Saved entries:
┌────────
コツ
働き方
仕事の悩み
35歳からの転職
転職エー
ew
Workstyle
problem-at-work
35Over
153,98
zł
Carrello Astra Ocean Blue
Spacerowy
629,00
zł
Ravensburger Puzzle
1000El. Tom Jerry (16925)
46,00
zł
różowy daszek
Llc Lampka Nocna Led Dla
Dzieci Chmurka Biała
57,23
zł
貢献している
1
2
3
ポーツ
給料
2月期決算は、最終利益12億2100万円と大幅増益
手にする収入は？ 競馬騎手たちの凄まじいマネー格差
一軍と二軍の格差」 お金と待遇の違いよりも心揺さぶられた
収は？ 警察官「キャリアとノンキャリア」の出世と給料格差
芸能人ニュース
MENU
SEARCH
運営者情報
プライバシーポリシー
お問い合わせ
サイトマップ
└────────
┌────────
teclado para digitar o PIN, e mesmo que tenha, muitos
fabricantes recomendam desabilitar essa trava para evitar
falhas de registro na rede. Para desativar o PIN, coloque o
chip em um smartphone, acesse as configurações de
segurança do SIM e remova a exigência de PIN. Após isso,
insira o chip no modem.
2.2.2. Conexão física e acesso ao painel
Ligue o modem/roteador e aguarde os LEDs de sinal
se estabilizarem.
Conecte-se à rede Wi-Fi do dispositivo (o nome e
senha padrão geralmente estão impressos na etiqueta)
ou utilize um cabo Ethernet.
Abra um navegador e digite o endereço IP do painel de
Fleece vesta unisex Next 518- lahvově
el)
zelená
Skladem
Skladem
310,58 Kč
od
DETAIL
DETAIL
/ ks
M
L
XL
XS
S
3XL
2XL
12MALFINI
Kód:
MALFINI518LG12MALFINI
└────────
Action item:
Above are the records; copy each line from them that includes the string "chip".

Solution to this problem:
chip em um smartphone, acesse as configurações de
insira o chip no modem.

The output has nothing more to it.